Desde luego, el pliego se queda en poco comparado con la descripción que ofrece Solana de algunos cuadros del cartelón de los crímenes del ingeniero Landrú visto en la madrileña plaza de la Cebada, después de la ejecución del criminal en febrero de 1922 (GS4, 561):

En esta pintura hay un hombre con barba, en camisa y tirantes, algo calvo, arrodillado ante una mujer muerta –cuyo sombrero está tirado en el suelo– a la que le está quitando las sortijas, pulseras y pendientes y guardándoselas en el bolsillo del pantalón; a su lado hay un hacha ensangrentada.

En otro cuadro (GS4, 562),

Cuando el feroz asesino aparece en la cocina de su casa entre cabezas cortadas a hachazos de varias de sus víctimas, los cuerpos, medio desnudos, muestran la camisa llena de manchones sangrientos; en los baldosines se ven broches de ligas y blusas de seda desgarradas, con los botones arrancados por la lucha, mientras el asesino, tranquilamente, calcina los huesos de sus víctimas por medio de un soplete de gas, hasta el último cuadro, donde Landrú expía sus crímenes en la guillotina.

Puesta en verso la historia, se envía a la imprenta para una edición de los correspondientes pliegos sueltos de cuatro páginas o una cuartilla, al mismo tiempo que se comunica a un pintor para la realización del correspondiente cartelón, para que luego se pueda enseñar.
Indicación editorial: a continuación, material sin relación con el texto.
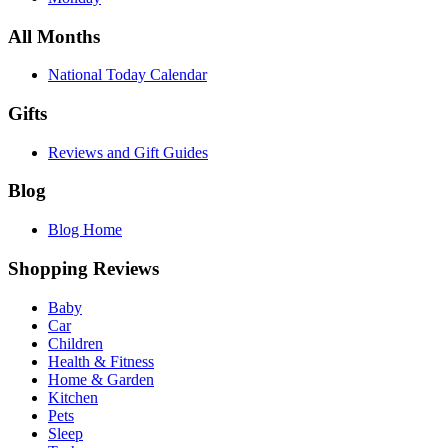
All Months
National Today Calendar
Gifts
Reviews and Gift Guides
Blog
Blog Home
Shopping Reviews
Baby
Car
Children
Health & Fitness
Home & Garden
Kitchen
Pets
Sleep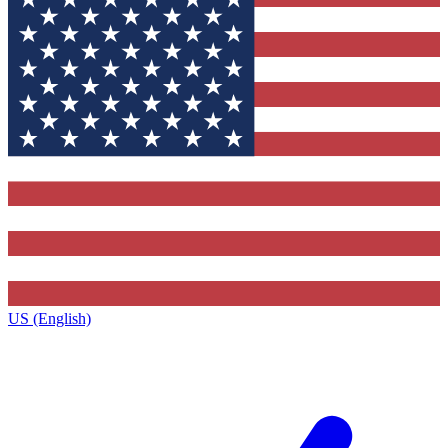
US (English)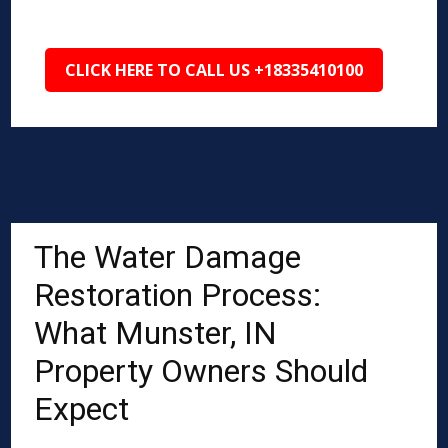
CLICK HERE TO CALL US +18335410100
The Water Damage
Restoration Process:
What Munster, IN
Property Owners Should
Expect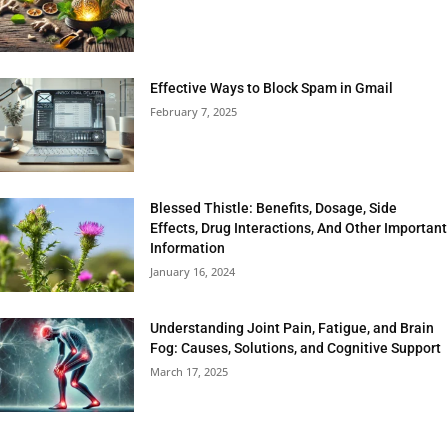
Effective Ways to Block Spam in Gmail
February 7, 2025
Blessed Thistle: Benefits, Dosage, Side
Effects, Drug Interactions, And Other Important
Information
January 16, 2024
Understanding Joint Pain, Fatigue, and Brain
Fog: Causes, Solutions, and Cognitive Support
March 17, 2025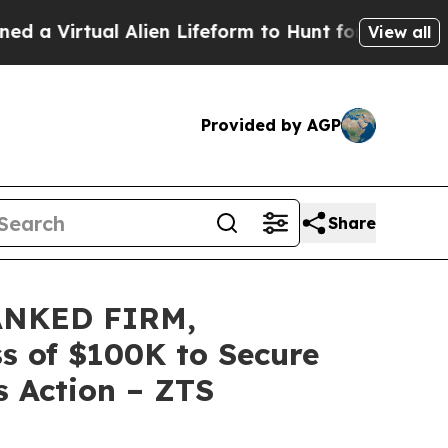
rtual Alien Lifeform to Hunt for Extraterrestrial
View all
Provided by AGP
Share
ANKED FIRM,
ss of $100K to Secure
s Action – ZTS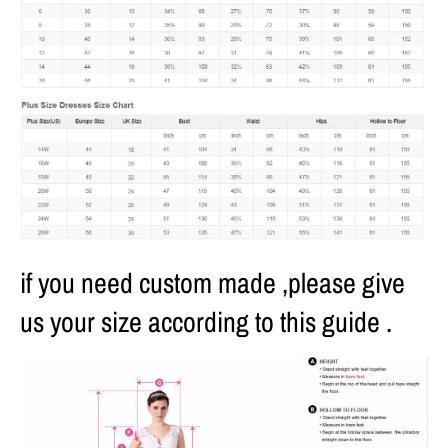
if you need custom made ,please give
us your size according to this guide .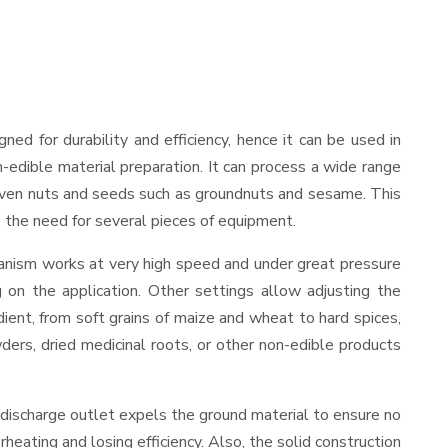
igned for durability and efficiency, hence it can be used in
-edible material preparation. It can process a wide range
and even nuts and seeds such as groundnuts and sesame. This
es the need for several pieces of equipment.
hanism works at very high speed and under great pressure
 on the application. Other settings allow adjusting the
edient, from soft grains of maize and wheat to hard spices,
wders, dried medicinal roots, or other non-edible products
 discharge outlet expels the ground material to ensure no
ating and losing efficiency. Also, the solid construction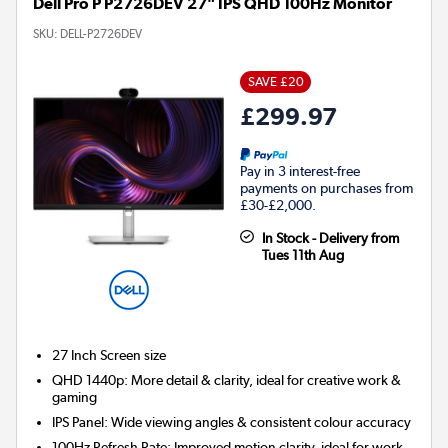
Dell Pro P P2726DEV 27" IPS QHD 100Hz Monitor
SKU:
DELL-P2726DEV
SAVE £20
£299.97
Pay in 3 interest-free
payments on purchases from
£30-£2,000.
In Stock - Delivery from
Tues 11th Aug
27 Inch
Screen size
QHD 1440p: More detail & clarity, ideal for creative work &
gaming
IPS Panel: Wide viewing angles & consistent colour accuracy
100Hz Refresh Rate: Improved motion clarity, ideal for work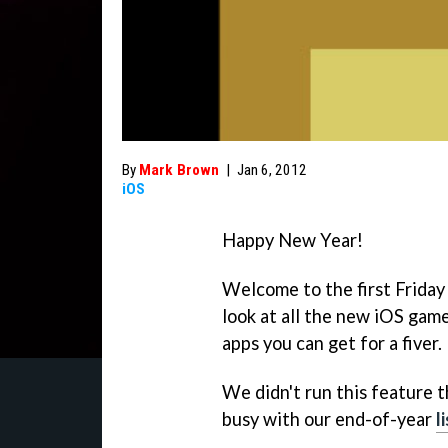
By
Mark Brown
|
Jan 6, 2012
iOS
Happy New Year!
Welcome to the first Frida
look at all the new iOS game
apps you can get for a fiver.
We didn't run this feature 
busy with our end-of-year
l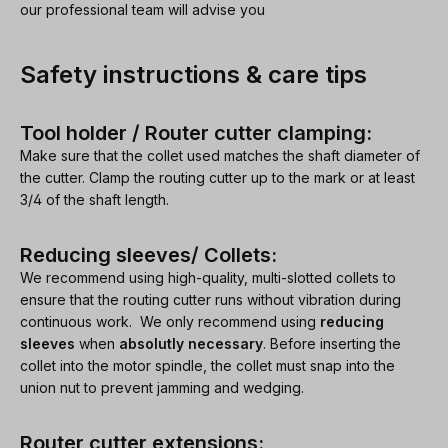
our professional team will advise you
Safety instructions & care tips
Tool holder / Router cutter clamping:
Make sure that the collet used matches the shaft diameter of
the cutter. Clamp the routing cutter up to the mark or at least
3/4 of the shaft length.
Reducing sleeves/ Collets:
We recommend using high-quality, multi-slotted collets to
ensure that the routing cutter runs without vibration during
continuous work. We only recommend using
reducing
sleeves
when
absolutly necessary
. Before inserting the
collet into the motor spindle, the collet must snap into the
union nut to prevent jamming and wedging.
Router cutter extensions:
Un trabajo de imaginatura (Díaz, 2012), supeditado a la trama de la historia.

Pinturas y pintores «de brocha gorda»

Los pintores de los cartelones son pintores calificados por GS de «pintores zapateros» o de brocha gorda. Los carteles de Francisca Oliria (Est.1), se los pinta el marido de la «poetista», Ángel R. Vilanova, por lo cual le cobra más o menos quince duros (75 pesetas), una cantidad que al periodista le parece elevada y hasta fantasiosa: es lo que en aquellas fechas un obrero de la industria tardaría 10 días en ganar (Est1).
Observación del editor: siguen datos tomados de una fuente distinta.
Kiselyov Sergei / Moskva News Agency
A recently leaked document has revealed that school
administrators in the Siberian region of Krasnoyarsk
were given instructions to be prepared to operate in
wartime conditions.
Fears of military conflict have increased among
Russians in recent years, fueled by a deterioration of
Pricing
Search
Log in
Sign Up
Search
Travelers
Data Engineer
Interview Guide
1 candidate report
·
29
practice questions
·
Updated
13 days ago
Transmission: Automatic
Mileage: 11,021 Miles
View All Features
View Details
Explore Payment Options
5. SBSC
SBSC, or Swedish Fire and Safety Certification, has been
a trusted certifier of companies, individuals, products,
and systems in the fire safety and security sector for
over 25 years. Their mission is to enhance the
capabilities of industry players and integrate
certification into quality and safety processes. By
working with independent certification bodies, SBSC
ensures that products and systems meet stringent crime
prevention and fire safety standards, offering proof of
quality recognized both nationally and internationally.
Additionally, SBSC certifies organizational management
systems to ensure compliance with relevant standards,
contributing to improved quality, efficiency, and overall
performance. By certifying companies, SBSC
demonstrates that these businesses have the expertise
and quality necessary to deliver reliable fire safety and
Lo corriente es que se pinte primero arriba del todo, en una cartela, el título del cartelón como consta en el cuadro de Solana (GS1) o en el cartelón de la Romería de la Esclavitud donde solo se llega a leer el principio: «Horrendo… (Est2).

A continuación, puede pintarse una imagen única como las de la Corupia que tenía «forma de dragón rojo, con siete cabezas, siete cuernos y unos candeleros con velas en cada cabeza», de la Maltrana,«dragón de tres cabezas y garras de usurero» que «venía a la tierra a castigar a las familias que no daban una educación cristiana a sus hijos») o de la Crupecia o Curpecia «monstruo femenino con cuatro cuernos, alas de murciélago, dos patas y dos garras suplementarias a cada lado», según las descripciones suministradas por Baroja (PB3, 22).
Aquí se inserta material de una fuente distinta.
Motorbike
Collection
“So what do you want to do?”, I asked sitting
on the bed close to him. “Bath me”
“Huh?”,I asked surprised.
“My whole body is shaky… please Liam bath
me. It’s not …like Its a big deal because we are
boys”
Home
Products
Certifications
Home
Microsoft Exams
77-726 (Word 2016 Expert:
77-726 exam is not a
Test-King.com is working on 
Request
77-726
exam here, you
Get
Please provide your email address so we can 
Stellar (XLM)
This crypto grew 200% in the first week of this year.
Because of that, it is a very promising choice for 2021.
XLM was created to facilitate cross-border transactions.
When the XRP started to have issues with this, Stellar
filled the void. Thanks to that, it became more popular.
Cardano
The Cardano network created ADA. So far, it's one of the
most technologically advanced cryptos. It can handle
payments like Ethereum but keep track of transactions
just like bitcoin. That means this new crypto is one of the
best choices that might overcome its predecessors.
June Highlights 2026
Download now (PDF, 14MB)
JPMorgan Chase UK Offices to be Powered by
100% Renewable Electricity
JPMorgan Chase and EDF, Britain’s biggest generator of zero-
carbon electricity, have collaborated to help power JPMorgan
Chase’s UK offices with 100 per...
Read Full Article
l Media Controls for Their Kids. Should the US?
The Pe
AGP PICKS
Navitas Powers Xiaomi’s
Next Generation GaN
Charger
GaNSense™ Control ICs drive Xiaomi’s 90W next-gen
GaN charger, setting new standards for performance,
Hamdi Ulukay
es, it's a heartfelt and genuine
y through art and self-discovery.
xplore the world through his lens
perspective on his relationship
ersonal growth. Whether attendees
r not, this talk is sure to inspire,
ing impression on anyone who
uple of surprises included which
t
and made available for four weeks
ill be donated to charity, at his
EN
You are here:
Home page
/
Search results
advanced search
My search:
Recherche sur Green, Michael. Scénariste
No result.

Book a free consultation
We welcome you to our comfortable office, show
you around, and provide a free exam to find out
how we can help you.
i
Pero lo más corriente es que el pintor escoja los momentos más relevantes de la historia y los traduzca o interprete gráficamente en un número variable de cuadros, cuarteles o divisiones, con una verdadera pero imperfecta narración gráfica como resultado.

En el cartelón del «Horroroso crimen de Sebastiana del Castillo» fotografiado en 1920 (Ilust. 6; Torres/Mas, 2011, 150), se puede observar cómo alrededor de la figura central –y marcial– de «la» Sebastiana a caballo, con una escopeta en la mano derecha y las cuatro cabezas cortadas a sus dos hermanos y a sus compañeros colgando, queda gráficamente narrada y escenificada la trama de una historia más bien atemporal, a base de 7 cuadros, hasta el suplicio en el «patíbulo»[20].

Estas pinturas y narraciones gráficas, parece ser que no se han conservado y de ellas casi solo nos podemos enterar gracias a las más o menos precisas descripciones que de ellos hicieron algunos periodistas y escritores.

De un cartelón, recuerda por ejemplo Baroja (PB3) que «a un lado se representaba el crimen de don Benito, en varias escenas, con el trágico fin en el patíbulo de los dos criminales importantes: García de Paredes, hijo de una familia noble de Extremadura, y el amigo y compinche suyo, tipo shakespeariano, llamado Castejón». En otro, «se veían los personajes de un crimen, el asesino que mataba a una mujer o a sus propios hijos, y volvía después tranquilamente a su casa y luego se le veía preso en la cárcel, y al último aparecía sentado en el banquillo fatal, donde le habían dado garrote».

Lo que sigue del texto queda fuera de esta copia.